The clinical development business – which Labcorp entered with its USD 6.4bn acquisition of Covance in 2014 – is expected to become a separate publicly listed company in the second half of next year, Labcorp announced 28 July.
It comes as dealmaking in the space reaches fever pitch. Last year, buyers signed 17 transactions worth a record USD 43.5b for North America’s contract research organizations (CROs), according to Dealogic. That included PPD’s USD 21bn sale to Thermo Fisher Scientific, PRA Health’s USD 12.3bn purchase by Ireland’s ICON, and Parexel’s USD 8.5bn acquisition by a private equity consortium.
The surge in M&A is driven by rising demand for clinical trials, as biotech firms pour billions into gene therapies and cancer treatments. The number of clinical trials worldwide has risen to more than 409,000 in March 2022 from only 2,119 in the year 2000, according to Statista. The rapid development of the COVID-19 vaccines also boosted business.
Labcorp had considered strategic alternatives for the whole company last year, after activist pressure from shareholder Jana Partners.
During that review, Syneos Health [NASDAQ:SYNH], another CRO, held talks to merge with Labcorp’s drug development business, according to a report last November. Labcorp ended its review in December, opting to keep its existing structure instead. Labcorp now believes the time is right to pursue a spinoff.
The USD 3bn-revenue business, which will focus on managing phase I-IV trials, is expected to grow in the high-single digits organically in a market that already exceeds USD 25bn by revenue, its CEO Adam Schechter told investors. The standalone business is also expected to grow through acquisitions. Might it revisit a Syneos merger?
Clinical trial software – used by CROs to improve enrollment and management of patients during clinical trials – is another fast-growing category attracting investor attention. Such software can also facilitate virtual participation in clinical trials from a patient’s home, a trend that gathered pace during the pandemic, as well as a hybrid of at-home and in the medical center.

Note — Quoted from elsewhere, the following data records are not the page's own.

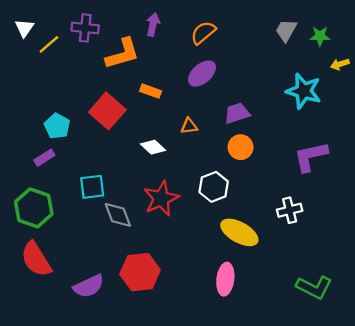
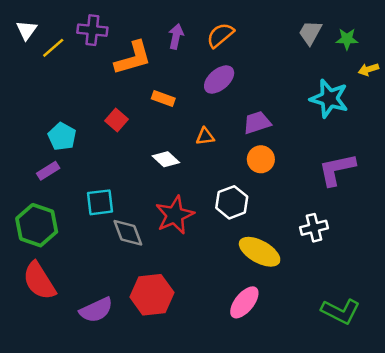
purple arrow: (153, 24) -> (176, 36), moved
red square: (107, 111) -> (116, 120), size x0.6
pink ellipse: (225, 279) -> (244, 302), turned 32

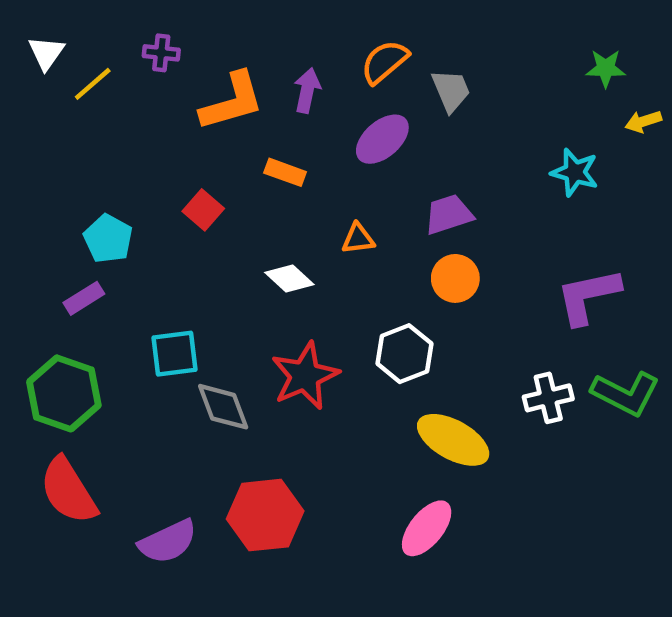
purple cross: (92, 30) -> (161, 53), size x0.7
gray trapezoid: (310, 33) -> (451, 90), moved, turned 128
purple arrow: (176, 36) -> (307, 90), moved
cyan star: (329, 99) -> (575, 172), size x0.7
green L-shape: (341, 311) -> (626, 393), moved

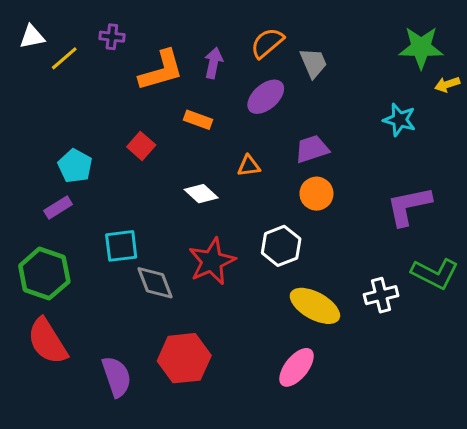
white triangle: (46, 53) -> (32, 37), turned 44
green star: (606, 68) -> (421, 47), size x1.6
white cross: (548, 398) -> (381, 295), moved
purple semicircle: (168, 542) -> (117, 377), turned -84

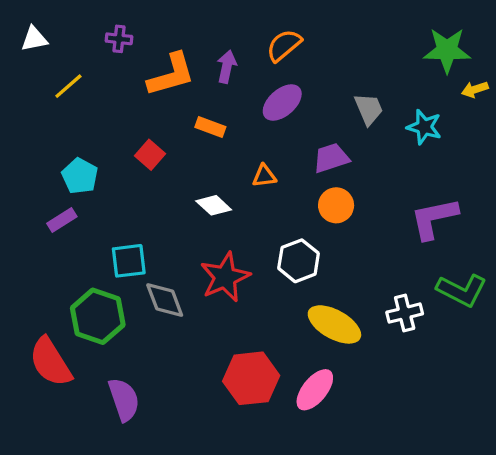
yellow line: (64, 58) -> (68, 86), moved
gray trapezoid: (313, 63) -> (369, 109), moved
green hexagon: (44, 274) -> (98, 316), moved
red hexagon: (184, 358) -> (251, 378), moved

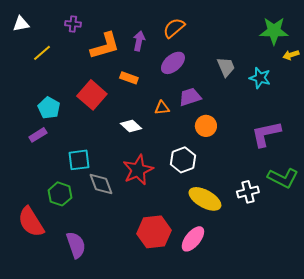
red square: (150, 155) -> (92, 95), size x1.6
purple trapezoid: (331, 158) -> (190, 97), moved
green hexagon: (98, 316) -> (60, 194), size x0.7

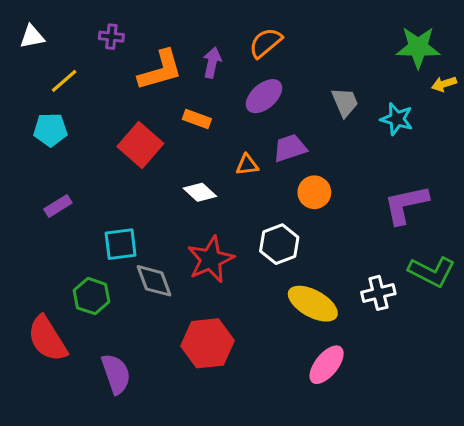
cyan pentagon: (49, 108) -> (50, 130), moved, turned -30
red hexagon: (154, 232) -> (208, 343), moved
pink ellipse: (193, 239) -> (327, 365), moved

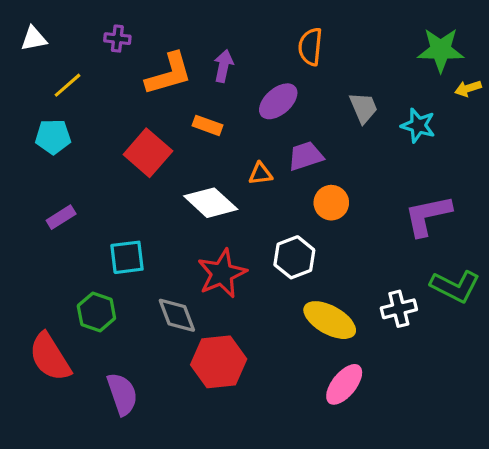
orange semicircle: (266, 43) -> (310, 47), moved, turned -44
white diamond: (200, 192) -> (211, 203), size x1.5
gray diamond: (154, 281) -> (177, 315), moved

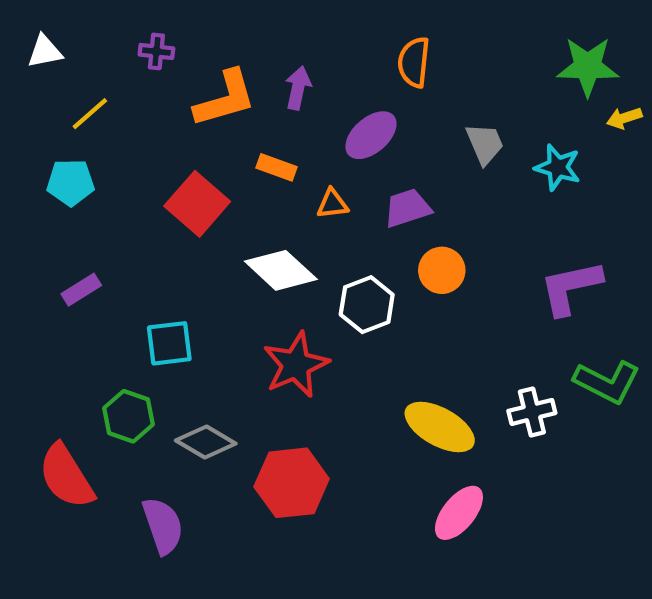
orange triangle: (261, 174) -> (332, 204), moved
white hexagon: (294, 257) -> (367, 305), moved
gray diamond: (177, 315) -> (206, 442), moved, turned -39

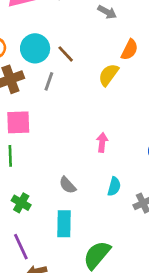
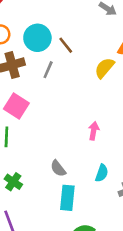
pink square: (18, 122) -> (16, 106), turned 30
cyan rectangle: (64, 224) -> (67, 198), moved

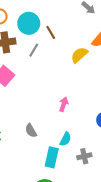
cyan rectangle: (67, 198) -> (52, 157), moved

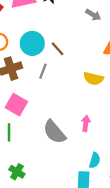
yellow semicircle: (79, 55) -> (93, 79), moved, turned -114
gray semicircle: (31, 131) -> (54, 132), moved, size x1.6

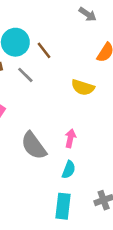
gray line: (43, 71) -> (25, 75), turned -70
cyan semicircle: (95, 160) -> (69, 170), moved

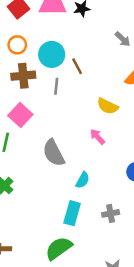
gray line: (25, 75) -> (56, 86), turned 42
pink arrow: (70, 138) -> (97, 137), moved, turned -63

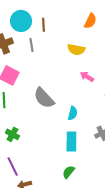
brown line: (77, 66) -> (44, 25), turned 40
pink arrow: (97, 137) -> (87, 77), moved
green semicircle: (59, 248) -> (69, 172), size x0.6

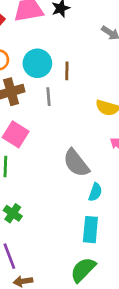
gray semicircle: (44, 98) -> (76, 163), moved
green semicircle: (69, 172) -> (83, 270), size x1.5

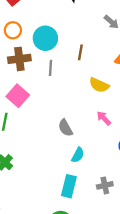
brown line: (67, 71) -> (80, 52), moved
gray semicircle: (76, 163) -> (65, 128), size x0.7

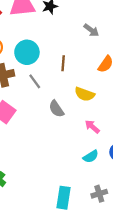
gray line: (51, 68) -> (35, 81), turned -35
gray semicircle: (65, 128) -> (56, 109), moved
cyan semicircle: (78, 155) -> (91, 156), moved, turned 35

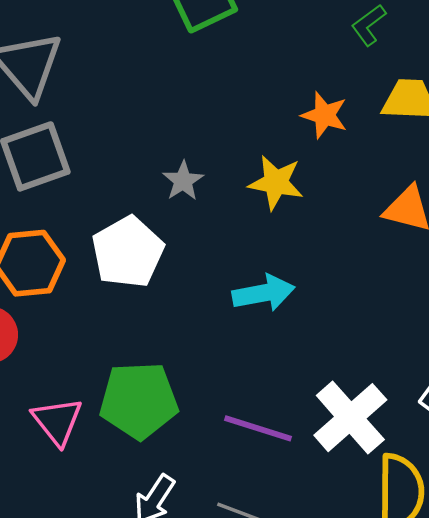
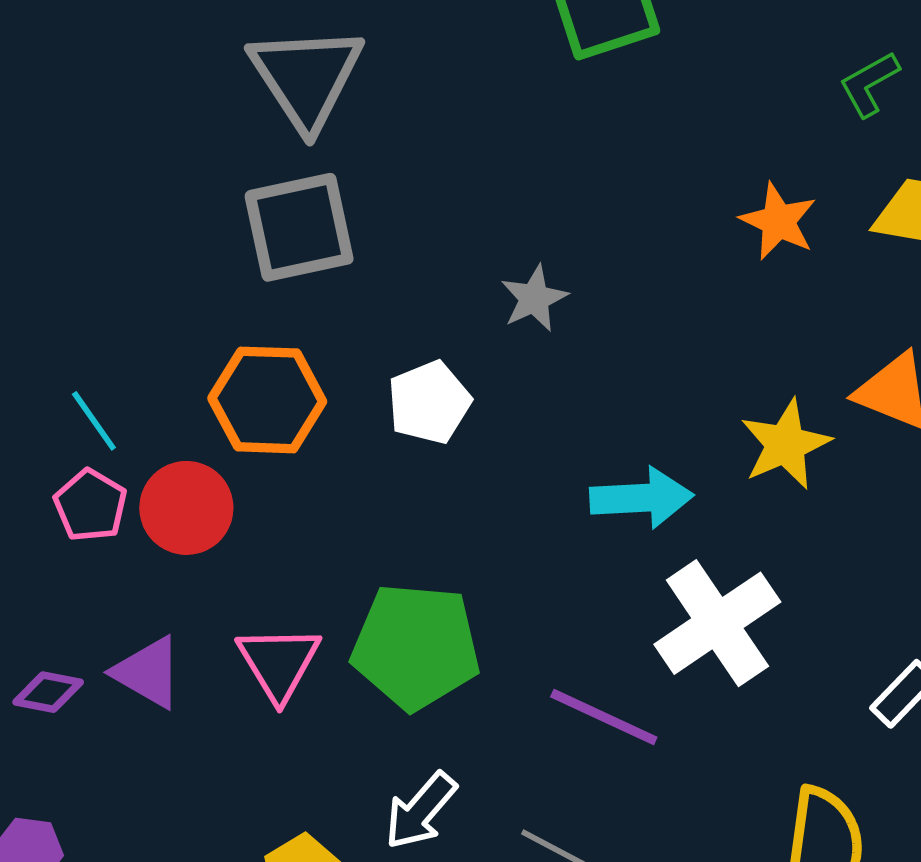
yellow star: (276, 183) -> (786, 444), moved, turned 30
white pentagon: (128, 252) -> (429, 402), size x0.7
white cross: (350, 418) -> (717, 623), moved

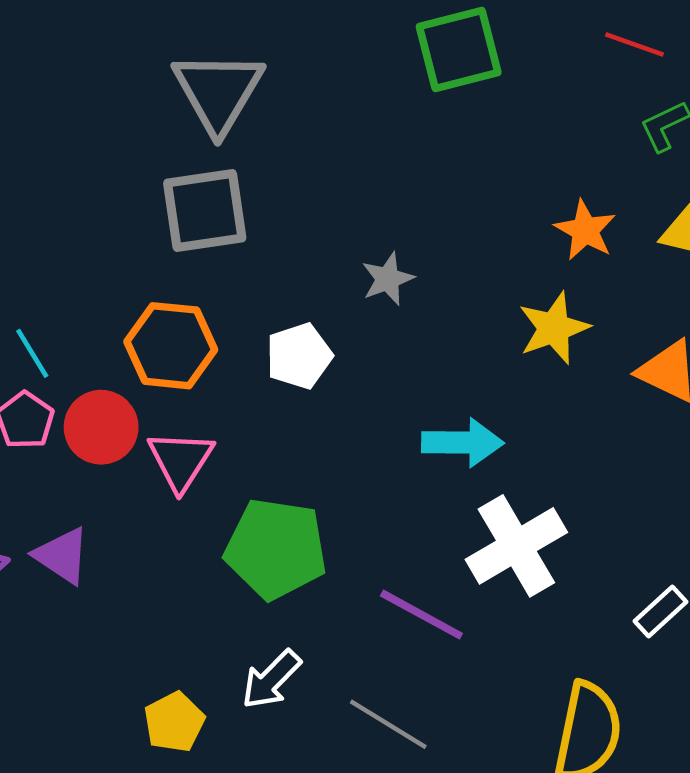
yellow star: (786, 444) -> (554, 328), moved
pink triangle: (279, 663) -> (181, 460), moved

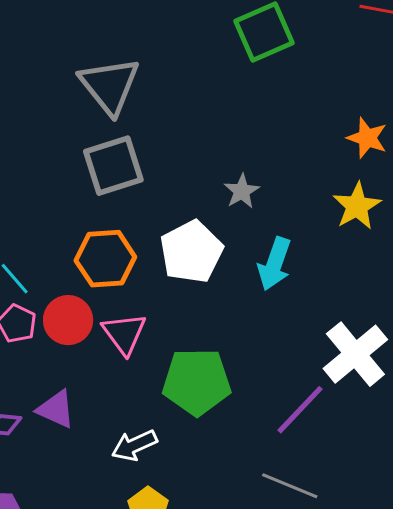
white pentagon: (299, 356) -> (191, 252), size x1.4
cyan arrow: (463, 443) -> (274, 264), moved, turned 118
purple line: (421, 615) -> (300, 410), turned -66
white arrow: (271, 679) -> (134, 445), moved, turned 30

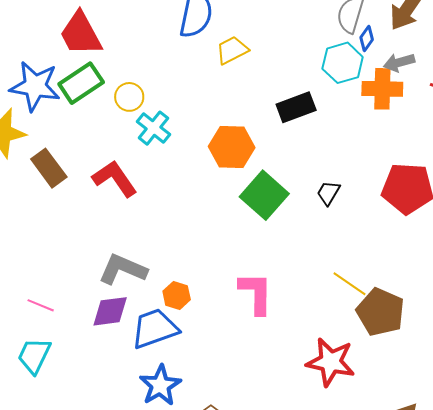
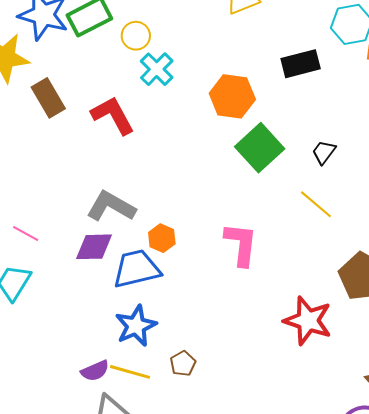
yellow line: (350, 284) -> (316, 204), moved

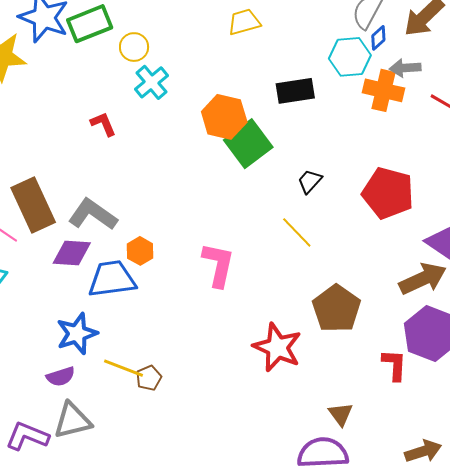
brown rectangle: (48, 98) -> (33, 205), moved, size x1.4
red L-shape: (113, 115) -> (103, 124), size x0.6
green square: (260, 148) -> (248, 144), moved
blue star: (136, 326) -> (77, 334), moved
yellow line: (130, 372) -> (123, 368), moved

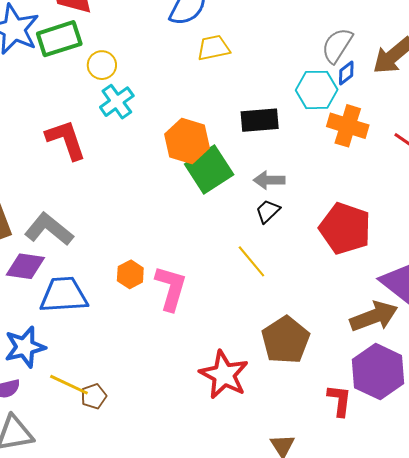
gray arrow: (405, 68) -> (269, 180), moved
red L-shape: (103, 124) -> (66, 140), size x1.6
orange hexagon: (140, 251) -> (130, 274), moved

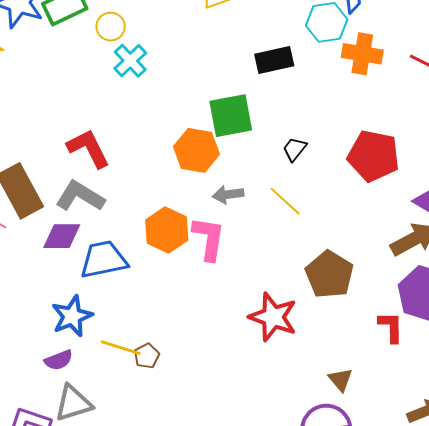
red L-shape: (66, 140) -> (88, 148), moved
orange hexagon: (187, 141) -> (196, 150), moved
green square: (209, 169) -> (231, 116), turned 30
gray arrow: (269, 180) -> (228, 195), moved
orange hexagon: (130, 274) -> (167, 230), size x1.6

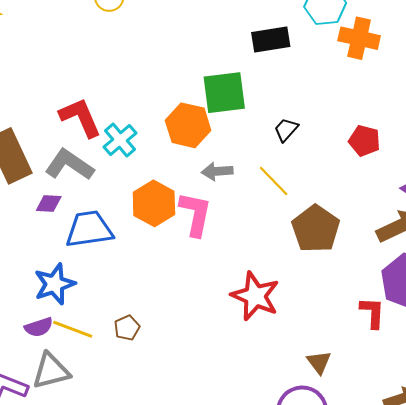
cyan cross: (130, 61) -> (120, 140), moved
red pentagon: (373, 156) -> (364, 141), size x0.6
purple diamond: (62, 236) -> (49, 204), size x0.7
brown pentagon: (329, 274) -> (316, 229), moved
yellow line: (121, 348) -> (73, 329), moved

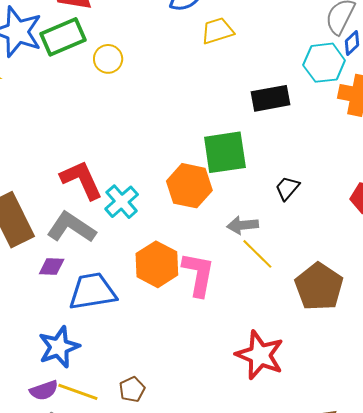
gray arrow: (217, 171) -> (243, 225), moved
yellow line: (274, 181) -> (257, 254), moved

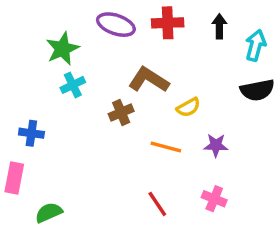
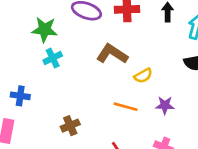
green star: (62, 49) -> (45, 30), turned 30
brown cross: (121, 113) -> (70, 126), moved

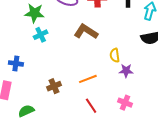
yellow semicircle: (143, 76) -> (115, 55), moved, turned 112
orange line: (126, 107) -> (88, 79), moved, turned -36

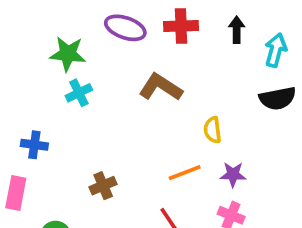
purple star: (126, 71) -> (233, 174), moved
orange line: (88, 79) -> (185, 173), moved

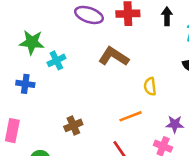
green star: (68, 54) -> (32, 42), moved
blue cross: (34, 145) -> (25, 84), moved
purple star: (233, 174) -> (175, 124), moved

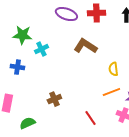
orange line: (131, 116) -> (111, 92), moved

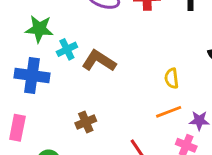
brown L-shape: (85, 46) -> (99, 61), moved
blue cross: (17, 67) -> (32, 75), size x1.6

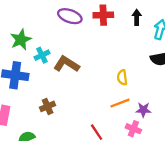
green star: (39, 29) -> (21, 40), turned -30
brown cross: (86, 122) -> (48, 106), moved

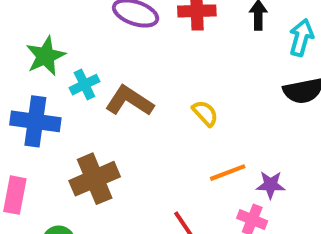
yellow semicircle: (122, 77) -> (205, 113), moved, turned 144
brown cross: (48, 106) -> (95, 179), size x1.6

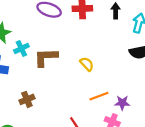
brown L-shape: (129, 101) -> (46, 57), turned -35
brown cross: (95, 179) -> (27, 99), size x0.6

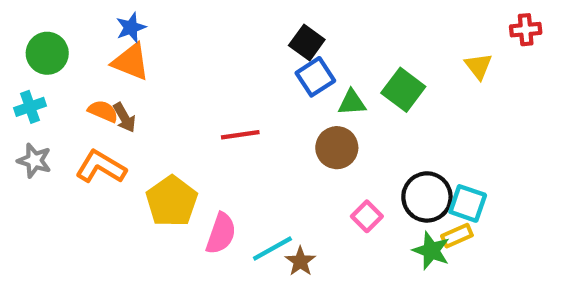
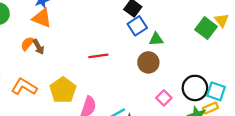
green square: (403, 90) -> (206, 28), moved
orange semicircle: (103, 111) -> (27, 44), turned -72
orange L-shape: (101, 167) -> (24, 87), moved

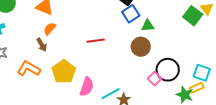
orange semicircle: (27, 44) -> (50, 29), moved
brown arrow: (39, 47) -> (42, 45), moved
black circle: (195, 88) -> (168, 70), moved

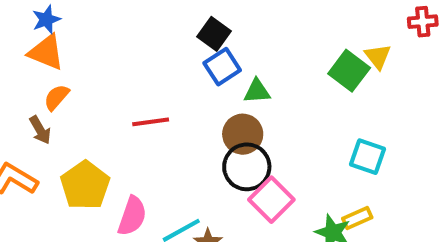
black circle: (168, 70) -> (247, 167), moved
cyan square: (202, 73) -> (368, 157), moved
pink square: (155, 79) -> (271, 200), size x1.5

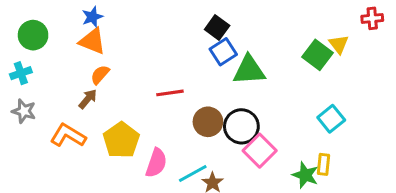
green triangle: (257, 91) -> (249, 70), size x1.6
brown arrow: (40, 130) -> (88, 99), turned -110
brown circle: (243, 134) -> (208, 122), moved
cyan square: (368, 157) -> (331, 119), turned 32
yellow rectangle: (357, 218) -> (324, 164), turned -60

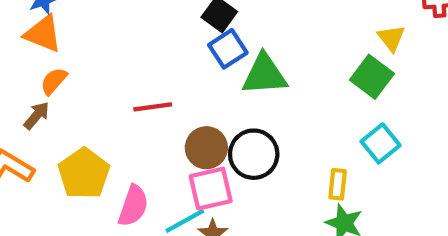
green square: (317, 55) -> (372, 77), moved
pink square: (260, 151) -> (211, 189), moved, turned 32
yellow rectangle: (324, 164) -> (338, 184), moved

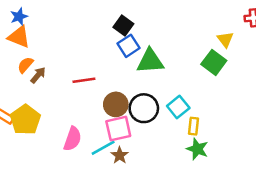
brown arrow: (37, 115) -> (38, 75), moved
cyan square: (381, 143) -> (178, 107), moved
yellow pentagon: (84, 174) -> (25, 120), moved

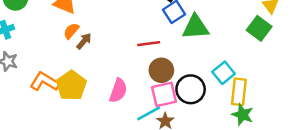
red line: (84, 80) -> (149, 44), moved
black circle: (144, 108) -> (191, 89), moved
yellow rectangle: (193, 126) -> (239, 92), size x1.5
pink semicircle: (72, 139) -> (118, 91), moved

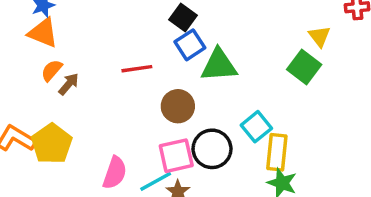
red line: (149, 44) -> (137, 69), moved
brown circle: (161, 70) -> (178, 106), moved
pink semicircle: (118, 91) -> (115, 173), moved

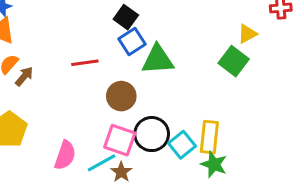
yellow triangle: (319, 36) -> (247, 34), turned 40
cyan square: (256, 127) -> (182, 145), moved
pink square: (176, 156) -> (120, 140), turned 32

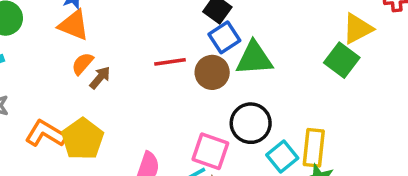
yellow triangle: (247, 34) -> (358, 29), size x1.4
brown circle: (121, 96) -> (212, 72), moved
black circle: (152, 134) -> (251, 123), moved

Last year, a record 16 transactions worth USD 1.16bn for North American-based clinical trial software providers took place, according to Dealogic. By value, it was dwarfed by the USD 5.9bn that exchanged hands in 2019, when Medidata sold to France’s Dassault Systems [EPA:DSY] for USD 5.7bn.
Other providers of clinical trial software include IBM [NYSE:IBM], Veeva Systems [NYSE:VEEV], as well as Clario, borne out of eResearch Technology’s 2020 acquisition of BioClinica.
Smaller software providers garnering attention include Abry Partners-backed Anju Software, which is on the lookout for acquisitions of up to USD 50m. Others are ConcertAI, a Boston-based company that raised USD 150m in Series C funding in March, and Suvoda, a fast-growing software provider for complex clinical trials that could look to raise up to USD 200m in capital. Any of those could find themselves under the buyers’ microscope.